Start of Block
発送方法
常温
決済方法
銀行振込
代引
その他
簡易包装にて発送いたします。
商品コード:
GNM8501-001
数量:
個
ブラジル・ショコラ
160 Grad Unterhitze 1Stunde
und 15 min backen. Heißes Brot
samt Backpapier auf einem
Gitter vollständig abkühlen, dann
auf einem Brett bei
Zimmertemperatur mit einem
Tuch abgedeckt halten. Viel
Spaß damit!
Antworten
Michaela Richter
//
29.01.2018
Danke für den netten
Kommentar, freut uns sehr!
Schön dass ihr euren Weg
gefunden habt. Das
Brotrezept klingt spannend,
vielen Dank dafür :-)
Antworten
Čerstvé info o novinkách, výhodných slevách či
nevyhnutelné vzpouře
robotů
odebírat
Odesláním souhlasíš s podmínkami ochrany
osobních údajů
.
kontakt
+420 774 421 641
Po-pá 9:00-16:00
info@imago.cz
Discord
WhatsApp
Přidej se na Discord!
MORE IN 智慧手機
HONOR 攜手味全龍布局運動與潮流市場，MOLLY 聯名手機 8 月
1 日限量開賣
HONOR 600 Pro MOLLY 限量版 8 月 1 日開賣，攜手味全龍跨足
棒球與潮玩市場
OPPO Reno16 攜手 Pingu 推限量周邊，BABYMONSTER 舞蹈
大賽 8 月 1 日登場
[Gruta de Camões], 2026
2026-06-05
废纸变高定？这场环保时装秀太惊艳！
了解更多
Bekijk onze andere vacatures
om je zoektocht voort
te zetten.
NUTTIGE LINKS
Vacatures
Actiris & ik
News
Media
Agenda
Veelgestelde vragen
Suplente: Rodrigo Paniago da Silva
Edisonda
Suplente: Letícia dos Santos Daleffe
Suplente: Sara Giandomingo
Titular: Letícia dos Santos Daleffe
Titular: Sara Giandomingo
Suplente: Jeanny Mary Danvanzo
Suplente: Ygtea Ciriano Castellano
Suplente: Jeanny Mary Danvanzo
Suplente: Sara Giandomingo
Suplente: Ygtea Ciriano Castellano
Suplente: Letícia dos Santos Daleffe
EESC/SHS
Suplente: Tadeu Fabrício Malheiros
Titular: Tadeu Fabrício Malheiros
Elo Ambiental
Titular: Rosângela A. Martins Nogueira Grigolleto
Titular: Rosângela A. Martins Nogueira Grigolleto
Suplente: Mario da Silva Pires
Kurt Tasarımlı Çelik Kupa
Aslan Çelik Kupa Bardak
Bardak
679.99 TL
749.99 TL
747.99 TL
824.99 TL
End of Block
▶ [TASK INSTRUCTIONS]
Across the whole listing, every line must be copied exactly.

▶ [SOLVED EXERCISE]
発送方法
常温
決済方法
銀行振込
代引
その他
簡易包装にて発送いたします。
商品コード:
GNM8501-001
数量:
個
ブラジル・ショコラ
160 Grad Unterhitze 1Stunde
und 15 min backen. Heißes Brot
samt Backpapier auf einem
Gitter vollständig abkühlen, dann
auf einem Brett bei
Zimmertemperatur mit einem
Tuch abgedeckt halten. Viel
Spaß damit!
Antworten
Michaela Richter
//
29.01.2018
Danke für den netten
Kommentar, freut uns sehr!
Schön dass ihr euren Weg
gefunden habt. Das
Brotrezept klingt spannend,
vielen Dank dafür :-)
Antworten
Čerstvé info o novinkách, výhodných slevách či
nevyhnutelné vzpouře
robotů
odebírat
Odesláním souhlasíš s podmínkami ochrany
osobních údajů
.
kontakt
+420 774 421 641
Po-pá 9:00-16:00
info@imago.cz
Discord
WhatsApp
Přidej se na Discord!
MORE IN 智慧手機
HONOR 攜手味全龍布局運動與潮流市場，MOLLY 聯名手機 8 月
1 日限量開賣
HONOR 600 Pro MOLLY 限量版 8 月 1 日開賣，攜手味全龍跨足
棒球與潮玩市場
OPPO Reno16 攜手 Pingu 推限量周邊，BABYMONSTER 舞蹈
大賽 8 月 1 日登場
[Gruta de Camões], 2026
2026-06-05
废纸变高定？这场环保时装秀太惊艳！
了解更多
Bekijk onze andere vacatures
om je zoektocht voort
te zetten.
NUTTIGE LINKS
Vacatures
Actiris & ik
News
Media
Agenda
Veelgestelde vragen
Suplente: Rodrigo Paniago da Silva
Edisonda
Suplente: Letícia dos Santos Daleffe
Suplente: Sara Giandomingo
Titular: Letícia dos Santos Daleffe
Titular: Sara Giandomingo
Suplente: Jeanny Mary Danvanzo
Suplente: Ygtea Ciriano Castellano
Suplente: Jeanny Mary Danvanzo
Suplente: Sara Giandomingo
Suplente: Ygtea Ciriano Castellano
Suplente: Letícia dos Santos Daleffe
EESC/SHS
Suplente: Tadeu Fabrício Malheiros
Titular: Tadeu Fabrício Malheiros
Elo Ambiental
Titular: Rosângela A. Martins Nogueira Grigolleto
Titular: Rosângela A. Martins Nogueira Grigolleto
Suplente: Mario da Silva Pires
Kurt Tasarımlı Çelik Kupa
Aslan Çelik Kupa Bardak
Bardak
679.99 TL
749.99 TL
747.99 TL
824.99 TL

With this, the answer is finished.